As the mom of two boys,  I often have to remind them (and myself) that I’m a woman first, a mom second. I remember when my teen son was little and he said he wanted to marry a woman just like me. I was flattered and scared at the same time. On one hand,  he must see good qualities in me that he would want in a future wife but on the other hand was it fair to expect his future wife to be a  Star Wars, Pokemon, Hot Wheels, Lego, SpongeBob loving ninja?  I now realize that at that age, the thought of his wife being like his mother was the coolest thing in the world. Now that he’s a teen, he sees me through different lenses and I just pray that I’m giving him (and now his little brother) a balanced view on women.   Here are some things I want to teach my sons about women:

1. All Women Are Not The Same

The last thing I want is for my sons to make the assumption that all people are the same.  It’s easy to make judgments about others when you don’t have all the facts. Appreciate the differences in women based on their character, talents, personality, and interests.  Don’t try to change a woman because of your unrealistic expectations or preferences.  If you can’t accept her for who she is, find someone else who is more compatible.  Also, be mindful that there are good and bad people in the world, regardless of gender. Don’t let a bad experience with one woman influence your perception of all women.

2. Women are Funny

Tina Fey, Aisha Tyler, Amy Poehler, Mindy Kaling, Wanda Sykes, Mo’Nique, Kristen Wiig, Melissa McCarthy, Maya Rudolph, Amy Sedaris, Loni Love, Kym Whitley, Betty White, Carol Burnett, Whoopi Goldberg, Margaret Cho, Roseann Barr, Chelsea Handler, Amanda Seales,  Kathy Griffin, Lisa Lampanelli, Sarah Silverman, Julia Louis-Dreyfuss, Sandra Bernard, Sommore, Jennifer Coolidge, Gilda Radner, Rachel Dratch, Joy Behar, just to name a few.

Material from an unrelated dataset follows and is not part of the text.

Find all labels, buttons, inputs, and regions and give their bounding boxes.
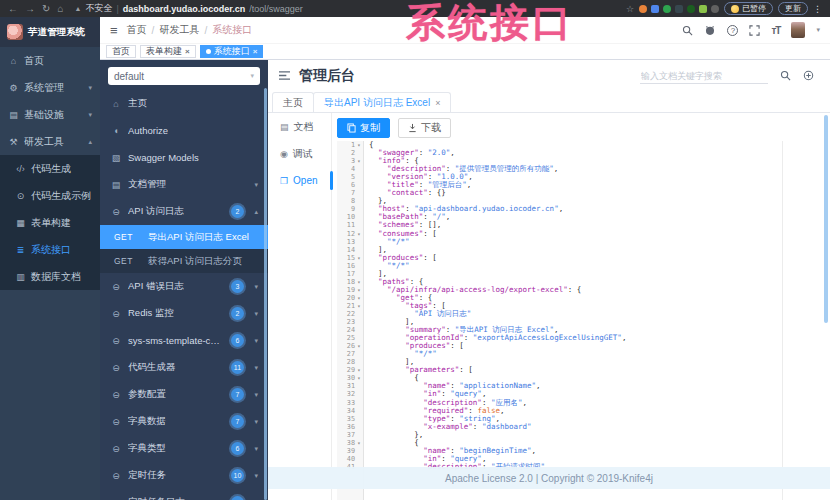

3. Appreciate a Woman’s Strength, Don’t Use It Against Her

Both genders get mixed messages about strength. Don’t get caught up in archaic views of traditional male or female roles. While men are expected to be strong, assertive and fearless, these same qualities are not always valued in women.  Be confident enough to admire a woman’s strength and not see it as a threat to your masculinity.

4. Listen but Don’t Rush to Solve a Woman’s Problem

Sometimes when a woman is talking, she is venting to release her frustration, anxiety or anger. She just wants you to listen. It doesn’t mean that she wants you to solve her problem or save the day.   If you’re unsure if a woman wants your help, just ask.

5. Don’t Call a Woman Crazy Because You Don’t Understand

Most conflicts arise because of miscommunication. What is spoken or written can be misconstrued. If you’re unclear about what a woman is saying, ask for clarification. Don’t dismiss what she’s saying as irrelevant or “crazy talk” because it doesn’t make sense to you. Feelings are real and just because you don’t understand or can’t relate doesn’t mean she’s being overly sensitive.

6. Be a Gentleman

Being a gentleman is not just about chivalry. At the core of being a gentleman is respect and love for self and others.  Treat people the way they want to be treated.  It takes a man of integrity to be a gentleman, so say what you mean and mean what you say in all forms of communication.  Your words and actions reflect your character, so think before you speak and act.

7.  If You’re Unsure, Ask

It’s the lack of clarity that can get you into trouble.  If you’re unclear, ask for more information. Asking questions helps you to set boundaries and helps you to better understand a particular situation. Respect the response and don’t  use manipulation or pressure to get your way.  As a follow-up, be clear in your responses.

8. Show Your Appreciation

A simple ‘Thank you” or acknowledgment of a gesture goes a long way.  Don’t take for granted what anyone does for you. Also, don’t let people take what you do granted.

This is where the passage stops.